**REQUIREMENT:**
Could you filter the data below down to the lines that hold the word "options"?
++++ RECORDS SUPPLIED ++++
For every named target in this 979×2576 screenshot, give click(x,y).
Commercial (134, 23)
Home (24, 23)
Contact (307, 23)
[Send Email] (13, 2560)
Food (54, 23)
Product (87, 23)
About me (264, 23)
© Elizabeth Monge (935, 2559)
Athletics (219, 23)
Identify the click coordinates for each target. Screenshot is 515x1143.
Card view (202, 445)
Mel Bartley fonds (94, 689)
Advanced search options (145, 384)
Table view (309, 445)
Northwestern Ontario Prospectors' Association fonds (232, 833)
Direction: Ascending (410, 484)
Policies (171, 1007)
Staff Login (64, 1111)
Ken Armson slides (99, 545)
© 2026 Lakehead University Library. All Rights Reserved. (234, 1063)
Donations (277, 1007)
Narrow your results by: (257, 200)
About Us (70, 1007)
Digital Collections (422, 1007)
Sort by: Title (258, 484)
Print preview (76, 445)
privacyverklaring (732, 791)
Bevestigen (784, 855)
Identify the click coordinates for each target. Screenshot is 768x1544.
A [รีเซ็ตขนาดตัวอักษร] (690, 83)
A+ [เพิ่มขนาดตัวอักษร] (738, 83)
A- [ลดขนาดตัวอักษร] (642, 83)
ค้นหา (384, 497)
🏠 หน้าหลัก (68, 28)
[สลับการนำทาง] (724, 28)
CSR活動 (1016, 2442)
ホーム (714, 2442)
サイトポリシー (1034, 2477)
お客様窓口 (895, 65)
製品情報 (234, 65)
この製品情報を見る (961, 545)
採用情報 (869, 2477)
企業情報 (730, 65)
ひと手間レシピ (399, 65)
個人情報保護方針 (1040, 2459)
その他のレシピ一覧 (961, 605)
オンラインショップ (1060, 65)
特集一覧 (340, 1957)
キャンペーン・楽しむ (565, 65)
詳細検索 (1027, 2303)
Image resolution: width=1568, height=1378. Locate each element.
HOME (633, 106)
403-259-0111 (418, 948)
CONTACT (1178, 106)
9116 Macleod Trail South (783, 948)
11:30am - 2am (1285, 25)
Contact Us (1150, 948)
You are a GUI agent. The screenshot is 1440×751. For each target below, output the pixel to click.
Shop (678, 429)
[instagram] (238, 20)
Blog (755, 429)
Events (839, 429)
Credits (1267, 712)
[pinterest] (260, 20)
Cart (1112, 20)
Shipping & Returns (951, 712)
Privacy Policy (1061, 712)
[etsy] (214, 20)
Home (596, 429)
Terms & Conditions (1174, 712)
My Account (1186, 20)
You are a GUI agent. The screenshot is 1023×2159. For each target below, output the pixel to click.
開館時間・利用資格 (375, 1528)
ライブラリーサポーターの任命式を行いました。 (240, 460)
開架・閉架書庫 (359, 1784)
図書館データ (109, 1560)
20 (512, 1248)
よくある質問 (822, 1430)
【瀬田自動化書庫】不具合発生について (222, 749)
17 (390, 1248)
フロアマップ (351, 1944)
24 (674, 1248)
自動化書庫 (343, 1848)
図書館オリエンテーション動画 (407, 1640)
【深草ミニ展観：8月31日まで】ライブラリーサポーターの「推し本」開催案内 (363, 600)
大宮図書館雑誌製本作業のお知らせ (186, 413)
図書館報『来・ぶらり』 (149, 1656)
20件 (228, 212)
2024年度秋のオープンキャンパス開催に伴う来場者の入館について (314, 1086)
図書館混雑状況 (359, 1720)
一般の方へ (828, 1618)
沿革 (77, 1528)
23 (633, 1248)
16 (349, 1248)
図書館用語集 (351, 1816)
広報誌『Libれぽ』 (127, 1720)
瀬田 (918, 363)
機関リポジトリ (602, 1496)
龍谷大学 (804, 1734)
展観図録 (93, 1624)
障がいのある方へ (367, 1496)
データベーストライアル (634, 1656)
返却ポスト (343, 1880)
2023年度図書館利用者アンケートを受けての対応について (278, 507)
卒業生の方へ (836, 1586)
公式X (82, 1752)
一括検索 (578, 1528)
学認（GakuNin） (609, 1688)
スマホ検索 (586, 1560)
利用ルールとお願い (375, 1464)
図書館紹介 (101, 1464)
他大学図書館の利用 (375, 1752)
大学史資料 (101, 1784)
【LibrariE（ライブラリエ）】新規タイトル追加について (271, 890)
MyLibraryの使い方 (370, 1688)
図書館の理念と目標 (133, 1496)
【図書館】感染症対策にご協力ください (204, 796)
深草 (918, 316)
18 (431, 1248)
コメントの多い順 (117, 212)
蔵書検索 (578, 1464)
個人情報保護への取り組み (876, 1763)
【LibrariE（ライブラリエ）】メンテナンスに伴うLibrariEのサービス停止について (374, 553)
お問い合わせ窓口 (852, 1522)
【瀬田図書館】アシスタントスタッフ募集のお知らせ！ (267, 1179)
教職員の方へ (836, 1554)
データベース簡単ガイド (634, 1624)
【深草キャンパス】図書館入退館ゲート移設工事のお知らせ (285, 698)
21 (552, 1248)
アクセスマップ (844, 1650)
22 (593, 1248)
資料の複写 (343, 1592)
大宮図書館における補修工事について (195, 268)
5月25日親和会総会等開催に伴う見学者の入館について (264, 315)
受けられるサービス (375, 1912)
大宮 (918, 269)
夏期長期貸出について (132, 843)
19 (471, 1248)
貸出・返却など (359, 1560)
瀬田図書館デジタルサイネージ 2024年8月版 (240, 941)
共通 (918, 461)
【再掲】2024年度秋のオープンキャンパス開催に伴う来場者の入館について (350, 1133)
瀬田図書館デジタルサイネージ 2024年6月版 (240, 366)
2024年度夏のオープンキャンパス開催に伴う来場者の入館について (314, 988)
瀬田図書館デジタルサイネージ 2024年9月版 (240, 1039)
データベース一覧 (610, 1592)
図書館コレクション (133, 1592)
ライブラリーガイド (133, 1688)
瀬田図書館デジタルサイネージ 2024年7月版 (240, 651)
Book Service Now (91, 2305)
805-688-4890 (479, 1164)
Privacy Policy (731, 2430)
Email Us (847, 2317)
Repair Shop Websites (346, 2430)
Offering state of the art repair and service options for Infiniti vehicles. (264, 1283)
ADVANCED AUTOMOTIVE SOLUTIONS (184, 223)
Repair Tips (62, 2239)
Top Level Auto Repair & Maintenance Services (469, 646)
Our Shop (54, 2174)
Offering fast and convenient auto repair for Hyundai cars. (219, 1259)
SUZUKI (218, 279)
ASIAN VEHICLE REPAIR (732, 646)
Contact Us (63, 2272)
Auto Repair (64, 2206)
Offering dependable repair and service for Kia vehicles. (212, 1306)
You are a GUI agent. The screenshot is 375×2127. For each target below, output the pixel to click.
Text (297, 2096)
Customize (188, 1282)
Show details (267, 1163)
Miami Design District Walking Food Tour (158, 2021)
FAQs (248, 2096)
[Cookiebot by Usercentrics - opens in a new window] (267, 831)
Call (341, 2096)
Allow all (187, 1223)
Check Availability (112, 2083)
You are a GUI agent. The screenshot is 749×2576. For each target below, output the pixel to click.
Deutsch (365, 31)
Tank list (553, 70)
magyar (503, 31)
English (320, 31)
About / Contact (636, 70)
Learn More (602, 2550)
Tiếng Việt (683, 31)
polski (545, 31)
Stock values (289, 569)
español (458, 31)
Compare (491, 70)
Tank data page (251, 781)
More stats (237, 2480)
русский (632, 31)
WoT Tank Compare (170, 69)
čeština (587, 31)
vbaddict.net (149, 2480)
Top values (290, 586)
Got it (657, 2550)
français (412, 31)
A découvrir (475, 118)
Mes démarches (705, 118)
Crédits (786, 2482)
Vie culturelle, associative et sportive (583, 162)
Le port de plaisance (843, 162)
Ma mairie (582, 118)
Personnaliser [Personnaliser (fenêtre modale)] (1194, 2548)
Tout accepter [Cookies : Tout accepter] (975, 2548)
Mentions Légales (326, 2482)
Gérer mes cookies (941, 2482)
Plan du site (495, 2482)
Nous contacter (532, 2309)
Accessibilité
++++
**TASK RESPONSE:**
Advanced search options (145, 384)
Offering state of the art repair and service options for Infiniti vehicles. (264, 1283)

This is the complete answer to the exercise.